2
votes

Playing around with DCGs and stubled upon the following problem:

I want to parse as well as produce an exact amount of spaces (" "). My trivial approach of simply doing this:

trivial_nat_space(0) --> [].
trivial_nat_space(N) -->
    { N > 0, N is M+1 },
    " ",
    trivial_nat_space(M).

failed terribly, because of insufficient instantiation of N and M depending on whether i do

?- String="   ", my_string_codes(String,Codes), phrase(trivial_nat_space(Anz_Spaces), Codes, [])

or

?- Anz_Spaces=3,my_string_codes(String,Codes), phrase(trivial_nat_space(Anz_Spaces), Codes, [])

where (for convenience)

my_string_codes(S,C) :-
    when((ground(S);ground(C)), string_codes(S,C)).

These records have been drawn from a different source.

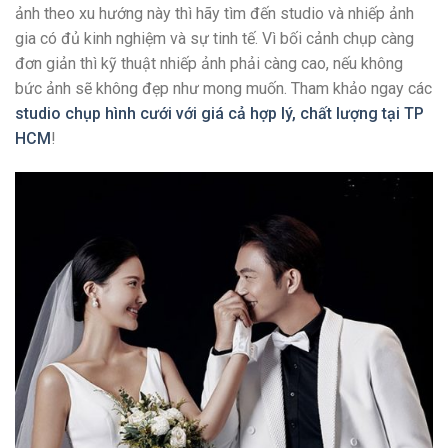
ảnh theo xu hướng này thì hãy tìm đến studio và nhiếp ảnh
gia có đủ kinh nghiệm và sự tinh tế. Vì bối cảnh chụp càng
đơn giản thì kỹ thuật nhiếp ảnh phải càng cao, nếu không
bức ảnh sẽ không đẹp như mong muốn. Tham khảo ngay các
studio chụp hình cưới với giá cả hợp lý, chất lượng tại TP
HCM
!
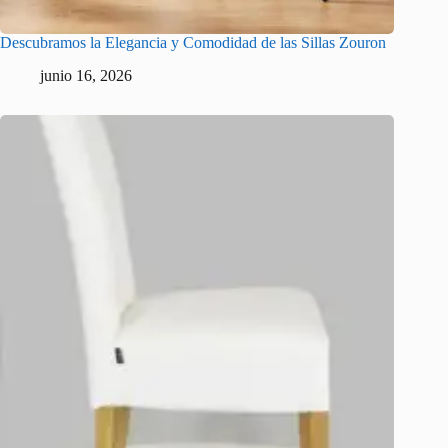
Descubramos la Elegancia y Comodidad de las Sillas Zouron
junio 16, 2026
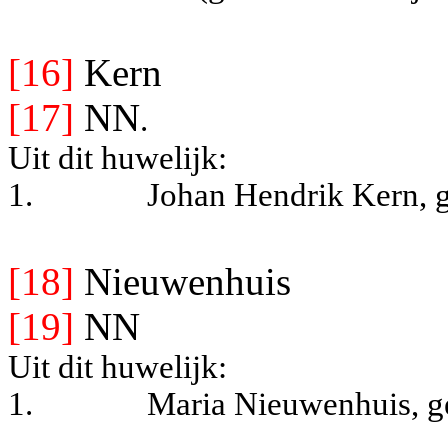
[16]
Kern
[17]
NN
.
Uit dit huwelijk:
1.
Johan Hendrik Kern, g
[18]
Nieuwenhuis
[19]
NN
Uit dit huwelijk:
1.
Maria Nieuwenhuis, g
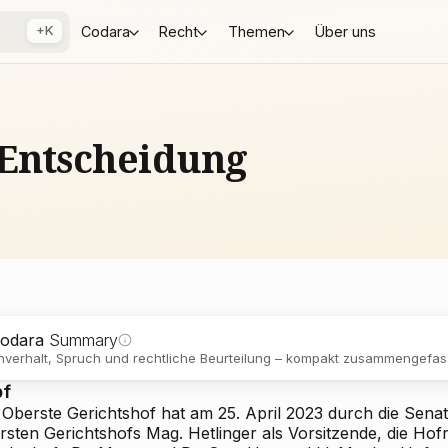
+K
Codara
Recht
Themen
Über uns
 Entscheidung
odara
Summary
verhalt, Spruch und rechtliche Beurteilung – kompakt zusammengefass
pf
 Oberste Gerichtshof hat am 25. April 2023 durch die Senat
rsten Gerichtshofs Mag. Hetlinger als Vorsitzende, die Hof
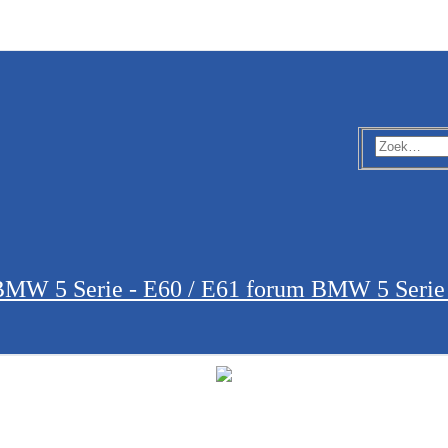
MW 5 Serie - E60 / E61 forum
BMW 5 Serie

searching for a nice solution to the problem I made a version that depends on self defined nats:

z.
s(z).
s(s(O)) :-
  s(O).

nat_num(S,C) :-
    when((ground(S);ground(C)),nat_num_(S,C)).
nat_num_(z,0) :- !.
nat_num_(s(N),X) :-
    nonvar(X),
    !,
    X > 0,
    Y is X-1,
    nat_num_(N,Y).
nat_num_(s(N),X) :-
    var(X),
    nat_num_(N,Y),
    X is Y+1.

n_space(z) --> [].
n_space(s(N)) -->
    " ",
    n_space(N).

which I would like to avoid because the additional encoding of the natural number is kind of already present in the builtin numbers.

and this:

nat_space(0) --> [].
nat_space(N) -->
    { var(N) },
    " ",
    nat_space(M),
    { N is M+1 }.
nat_space(M) -->
    { nonvar(M), M>0 },
    " ",
    { N is M-1 },
    nat_space(N).

which does work fine:

?- Anz_Spaces=3,my_string_codes(String,Codes), once(phrase(nat_space(Anz_Spaces), Codes, [])).
Anz_Spaces = 3,
String = "   ",
Codes = [32, 32, 32].

?- String="   ",my_string_codes(String,Codes), once(phrase(nat_space(Anz_Spaces), Codes, [])).
String = "   ",
Codes = [32, 32, 32],
Anz_Spaces = 3.

However the encoding of nat_spaces is (in my opinion) far from nice: it depends on meta-predicates to enforce a specific execution sequence, and (more seriously): if the parser were more complex than just " ", the logic would have to be defined in a seperate DCG predicate/rule resulting in the logic for a single parser/generator to be split into two definitions (the separated one and the one enforcing the correct execution sequence).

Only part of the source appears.